There was worse to come during the fall of 1920 and the
following
winter, when his ex-wife, Valli, suddenly resurfaced. Her affair with the “Bolshevik commissar” had ended unhappily and by early September she had managed to extricate herself and Irma from
Soviet
Russia and get to Berlin. Once there, she immediately set about trying to find and contact Frederick. On September 9, she went to the American Commission’s offices and applied for a Certificate of Identity and an Emergency Passport for herself and Irma,
explaining
that she wanted these in order to join her husband wherever he might be. Berlin was a far from happy place in 1920, with serious food shortages, disastrous inflation, high unemployment, and growing social unrest. Her only hope for a decent life was to gain Frederick’s financial support.
In Berlin, the consul took her application and explained
official
State Department policy; her claim about being married to an American would have to be investigated in Washington. When the answer arrived, it could not have been more disappointing: there was no record of the application that Valli had made to renew her passport in Moscow in 1916 (even though she had proof that she had filed one); it was also impossible to verify any passport
application
by Frederick or his birth in the United States; accordingly, Mrs.
Valentina Thomas’s request was denied. This not only was bad news for her but did not bode well for Frederick either.
Judging by the amount of trouble Valli was able to cause
Frederick
from afar during the next several years, it was his good luck that she did not receive papers allowing her to come to
Constantinople
. In early October, even before she got the rejection from Washington, she began to write in English and in German to the American consulate general in Constantinople, and later to the British embassy as well, presenting herself as Frederick’s only lawful wife, enclosing photographs of them together as proof of their
relationship
, besmirching Elvira, complaining of being ill and impoverished, pleading for financial support for herself and his daughter, insisting that he could afford to help them because he was well off, and asking for his precise address.
The task of dealing with Frederick fell to Allen, who forwarded a copy of Valli’s letter to Frederick and attached a surprisingly
presumptuous
demand: “I request you to indicate what attention you will give this matter.” The consulate general was now involved not only in his financial problems and his claim to American citizenship, but also in what Allen referred to as his “marital relationships.” Frederick was becoming an unbearable burden to the American authorities in Constantinople.

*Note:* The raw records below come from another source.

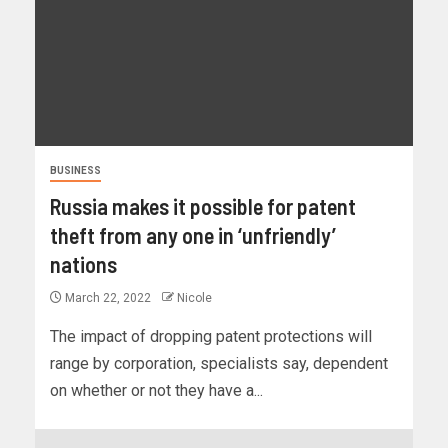
BUSINESS
Russia makes it possible for patent
theft from any one in ‘unfriendly’
nations
March 22, 2022
Nicole
The impact of dropping patent protections will
range by corporation, specialists say, dependent
on whether or not they have a...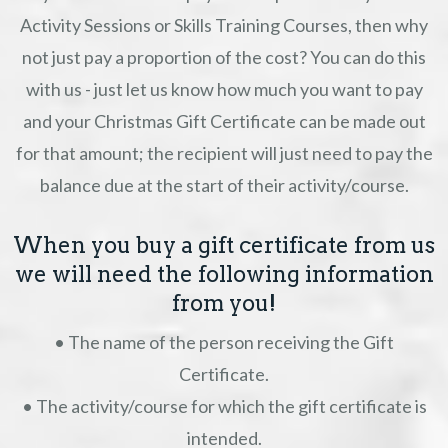
Activity Sessions or Skills Training Courses, then why
not just pay a proportion of the cost? You can do this
with us - just let us know how much you want to pay
and your Christmas Gift Certificate can be made out
for that amount; the recipient will just need to pay the
balance due at the start of their activity/course.
When you buy a gift certificate from us
we will need the following information
from you!
• The name of the person receiving the Gift
Certificate.
• The activity/course for which the gift certificate is
intended.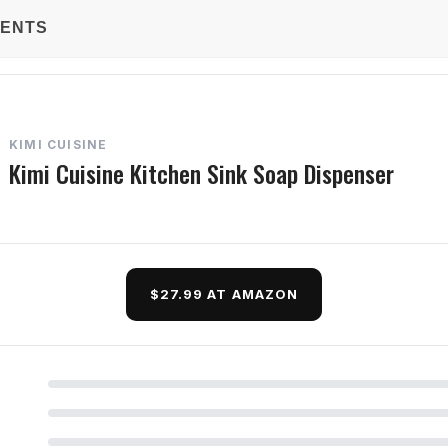
TENTS
KIMI CUISINE
Kimi Cuisine Kitchen Sink Soap Dispenser
$27.99 AT AMAZON
d Questions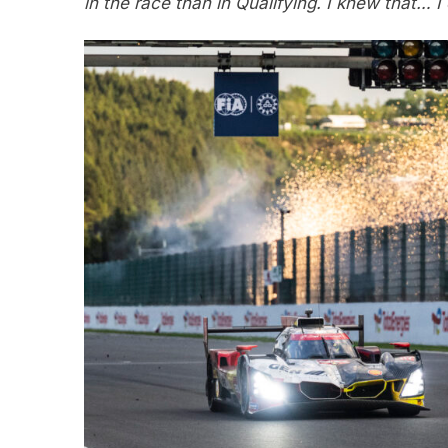
in the race than in Qualifying. I knew that… I d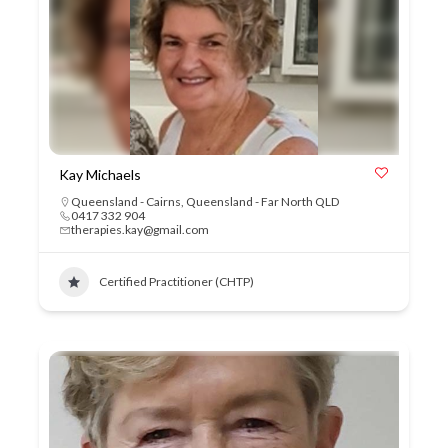
Kay Michaels
Queensland - Cairns
,
Queensland - Far North QLD
0417 332 904
therapies.kay@gmail.com
Certified Practitioner (CHTP)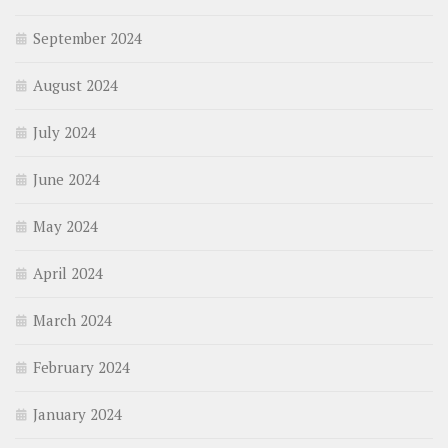
September 2024
August 2024
July 2024
June 2024
May 2024
April 2024
March 2024
February 2024
January 2024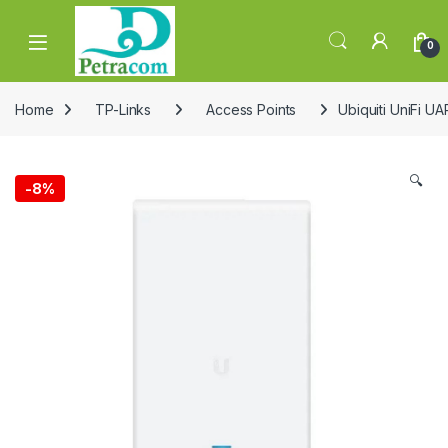
Skip to navigation
Skip to content
0
Home
TP-Links
Access Points
Ubiquiti UniFi 
🔍
-
8%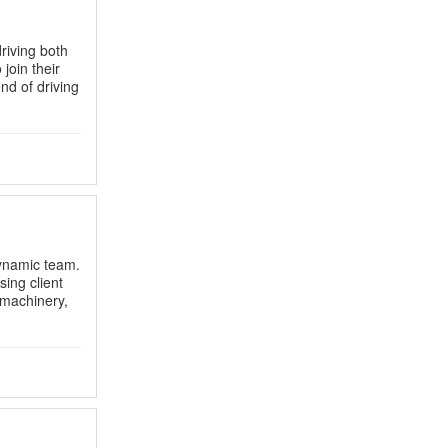
riving both
join their
end of driving
dynamic team.
ing client
g machinery,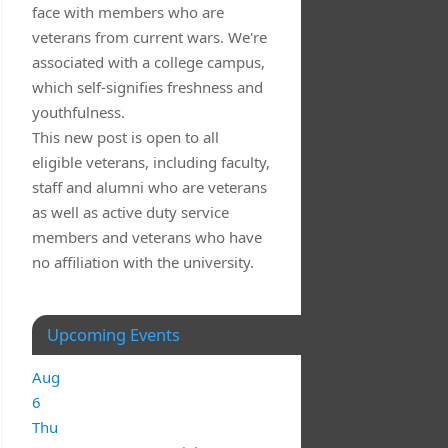
face with members who are
veterans from current wars. We're
associated with a college campus,
which self-signifies freshness and
youthfulness.
This new post is open to all
eligible veterans, including faculty,
staff and alumni who are veterans
as well as active duty service
members and veterans who have
no affiliation with the university.
Upcoming Events
Aug
6
Thu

In the fall of 1920, Wrangel’s White Volunteer Army lost its war against the Bolsheviks, dashing the hopes of Russian refugees in Constantinople that they would be able to return home. Following a cease-fire with Poland in October 1920, the Red Army was able to concentrate its forces in the south and pushed the Whites down into the Crimean Peninsula, until their backs were to the Black Sea. The only escape was by water. In early November, Wrangel began to assemble a ragtag fleet of some 130 vessels—everything from former imperial Russian warships and transports to passenger boats and merchant ships, private yachts, and barges towed by other ships. By November 19, the motley flotilla had finished staggering across the Black Sea and dropped anchor off Constantinople, transforming the Bosporus into a floating archipelago of human misery.

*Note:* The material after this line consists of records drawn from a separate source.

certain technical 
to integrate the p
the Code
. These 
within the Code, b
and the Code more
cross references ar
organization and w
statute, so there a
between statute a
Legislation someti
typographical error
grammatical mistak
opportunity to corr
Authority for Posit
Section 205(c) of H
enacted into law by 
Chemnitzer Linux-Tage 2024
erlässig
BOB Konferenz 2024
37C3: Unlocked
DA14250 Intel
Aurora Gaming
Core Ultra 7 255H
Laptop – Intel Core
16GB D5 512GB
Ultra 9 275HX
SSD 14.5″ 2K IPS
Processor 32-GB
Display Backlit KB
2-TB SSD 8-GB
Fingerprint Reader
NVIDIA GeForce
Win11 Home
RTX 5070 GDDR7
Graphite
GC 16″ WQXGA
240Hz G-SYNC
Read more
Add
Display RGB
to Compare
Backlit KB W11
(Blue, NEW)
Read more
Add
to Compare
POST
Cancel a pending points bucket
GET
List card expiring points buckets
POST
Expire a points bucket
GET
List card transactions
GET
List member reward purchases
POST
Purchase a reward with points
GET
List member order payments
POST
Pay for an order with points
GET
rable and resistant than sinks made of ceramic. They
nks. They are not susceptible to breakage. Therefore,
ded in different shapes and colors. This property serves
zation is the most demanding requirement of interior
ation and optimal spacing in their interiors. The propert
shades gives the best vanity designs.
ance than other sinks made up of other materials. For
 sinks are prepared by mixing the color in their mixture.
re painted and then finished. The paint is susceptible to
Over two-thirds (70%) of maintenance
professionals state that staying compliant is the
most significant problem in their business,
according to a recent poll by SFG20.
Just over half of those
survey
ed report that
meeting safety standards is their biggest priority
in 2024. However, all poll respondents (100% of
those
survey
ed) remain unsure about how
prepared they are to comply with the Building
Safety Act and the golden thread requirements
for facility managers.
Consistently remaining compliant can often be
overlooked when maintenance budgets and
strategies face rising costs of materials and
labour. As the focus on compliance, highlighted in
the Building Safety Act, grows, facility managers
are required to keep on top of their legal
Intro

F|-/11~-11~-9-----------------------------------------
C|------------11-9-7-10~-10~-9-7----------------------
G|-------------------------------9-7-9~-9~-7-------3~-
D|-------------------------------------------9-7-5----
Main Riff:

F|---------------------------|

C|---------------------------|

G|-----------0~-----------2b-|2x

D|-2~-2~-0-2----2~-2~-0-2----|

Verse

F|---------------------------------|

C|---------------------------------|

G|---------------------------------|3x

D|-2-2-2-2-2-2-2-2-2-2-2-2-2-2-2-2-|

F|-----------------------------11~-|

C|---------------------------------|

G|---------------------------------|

There were nearly 150,000 people on board and the conditions were horrible. All of the ships were overcrowded, some so badly that they listed dangerously. Sanitary facilities had been overwhelmed and water and food supplies were exhausted. Passengers willingly traded their wedding bands and the gold crosses around their necks for jugs of water or loaves of bread that enterprising Turks offered
from small boats, which had flocked to the Russian ships. There were large numbers of sick and wounded on board. Many of the refugees had only the possessions on their backs.
The remnants of the White Volunteer Army numbered nearly 100,000 men, with the rest civilians, including 20,000 women and 7,000 children. During the days and weeks that followed, the French interned two-thirds of the troops in makeshift camps throughout the region, including the Gallipoli Peninsula, the site of the disastrous Allied landings during the war. But tens of thousands of others,
military
men and civilians alike, flooded into Constantinople, where they created a humanitarian catastrophe.

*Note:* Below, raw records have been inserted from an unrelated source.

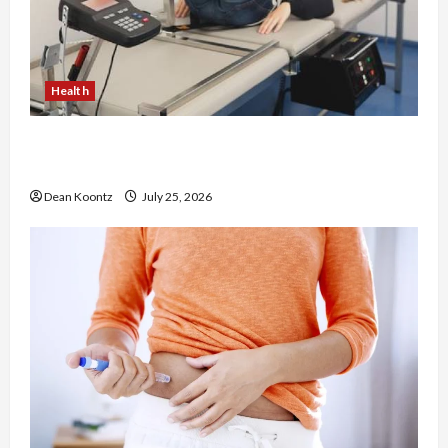
Health
The Merits of Spinal Decompression Therapy in
Chiropractic Care
Dean Koontz
July 25, 2026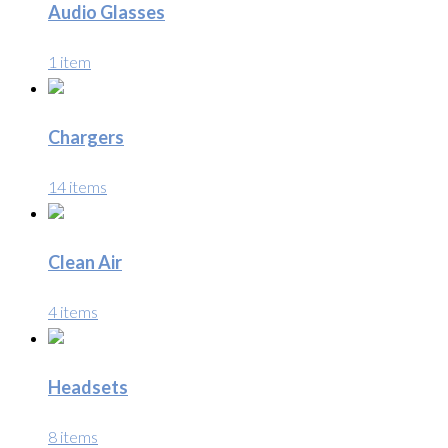
Audio Glasses
1 item
Chargers
14 items
Clean Air
4 items
Headsets
8 items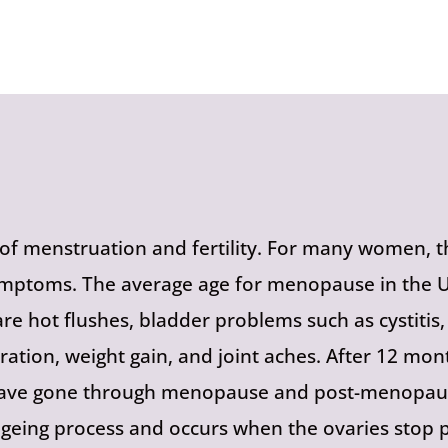
 menstruation and fertility. For many women, th
mptoms. The average age for menopause in the UK
e hot flushes, bladder problems such as cystiti
tration, weight gain, and joint aches. After 12 
 have gone through menopause and post-menopau
ageing process and occurs when the ovaries stop p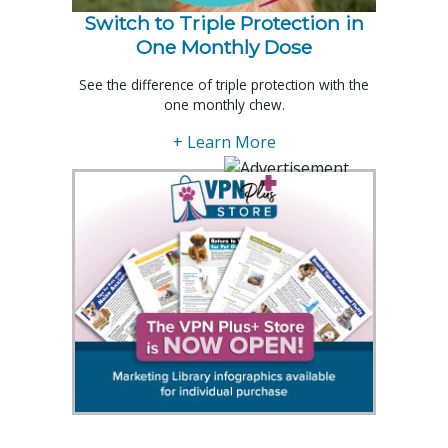
Switch to Triple Protection in
One Monthly Dose
See the difference of triple protection with the
one monthly chew.
+ Learn More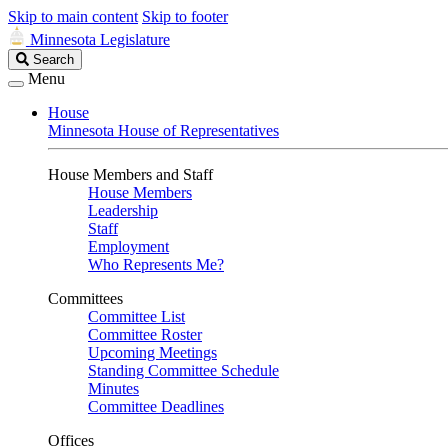
Skip to main content
Skip to footer
Minnesota Legislature
Search
Search
Legislature
Menu
House
Minnesota House of Representatives
House Members and Staff
House Members
Leadership
Staff
Employment
Who Represents Me?
Committees
Committee List
Committee Roster
Upcoming Meetings
Standing Committee Schedule
Minutes
Committee Deadlines
Offices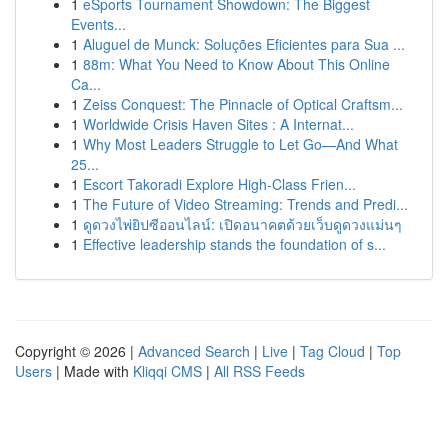
1
eSports Tournament Showdown: The Biggest
Events...
1
Aluguel de Munck: Soluções Eficientes para Sua ...
1
88m: What You Need to Know About This Online
Ca...
1
Zeiss Conquest: The Pinnacle of Optical Craftsm...
1
Worldwide Crisis Haven Sites : A Internat...
1
Why Most Leaders Struggle to Let Go—And What
25...
1
Escort Takoradi Explore High-Class Frien...
1
The Future of Video Streaming: Trends and Predi...
1
ดูดวงไพ่ยิปซีออนไลน์: เปิดอนาคตด้วยเว็บดูดวงแม่นๆ
1
Effective leadership stands the foundation of s...
Copyright © 2026 |
Advanced Search
|
Live
|
Tag Cloud
|
Top
Users
| Made with
Kliqqi CMS
|
All RSS Feeds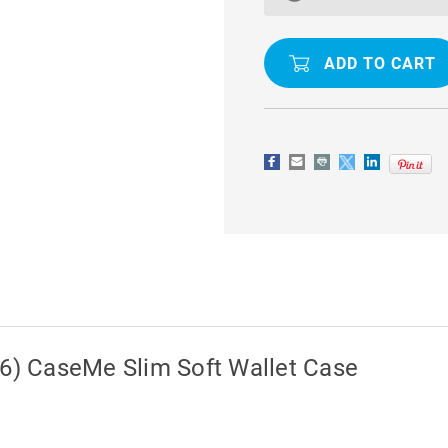
/
/
5S
5S
/
/
SE
SE
1ST
1ST
GEN
GEN
(2016)
(2016)
CASEME
CASEME
SLIM
SLIM
SOFT
SOFT
WALLET
WALLET
CASE
CASE
16) CaseMe Slim Soft Wallet Case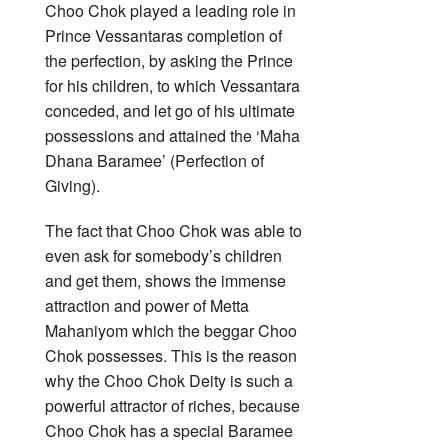
Choo Chok played a leading role in
Prince Vessantaras completion of
the perfection, by asking the Prince
for his children, to which Vessantara
conceded, and let go of his ultimate
possessions and attained the ‘Maha
Dhana Baramee’ (Perfection of
Giving).
The fact that Choo Chok was able to
even ask for somebody’s children
and get them, shows the immense
attraction and power of Metta
Mahaniyom which the beggar Choo
Chok possesses. This is the reason
why the Choo Chok Deity is such a
powerful attractor of riches, because
Choo Chok has a special Baramee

November was already cold; the winter winds were beginning to stream down across the Black Sea from the great Russian plain; and housing, food, clothing, and medical care were all in short supply. The Allied authorities, the American Red Cross, the Russian embassy, and other civic organizations did what they could to help. Some of the refugees were herded into hastily designated shelters—abandoned barracks and other partially ruined buildings—where they endured near-freezing temperatures and starvation rations. Some lucky ones got space in the stables of the Dolmabahçe Palace. But many had to manage as best they could on their own and to survive by their wits. There was no trade or job at which they did not try their hand. Those who knew languages tried to teach them or to work in Allied offices. Others hauled bags of coal and cement on the Galata docks; sold
shoelaces
and sweets from trays on Pera’s streets; spun handheld lottery wheels; hired themselves out as doormen, dishwashers, and maids; or simply begged. Army officers tried to sell their medals to passersby on the Galata Bridge. The writer John Dos Passos saw a one-legged Russian soldier standing in the street, covering his face with his hands and sobbing. Out of despair some officers shot themselves. So many Russian women peddled nosegays in an arcade on the Grande rue de Pera that it is known to this day as “Çiçek Pasaji,” “Flower Passage.” Anyone who had any money tried to start a business: small Russian
restaurants sprang up all over like mushrooms after a rain (as Russians liked to put it). Secondhand shops displayed the luxury detritus of a vanished empire—jewelry, watches, icons, furs—that the fortunate had managed to bring out with them. Classically trained musicians, singers, and dancers organized performances and inspired a taste for Western arts that forever changed the city’s cultural landscape. Speculators created an unofficial currency exchange on the steep steps from Pera to Galata. A few made fortunes overnight but lost them the following day.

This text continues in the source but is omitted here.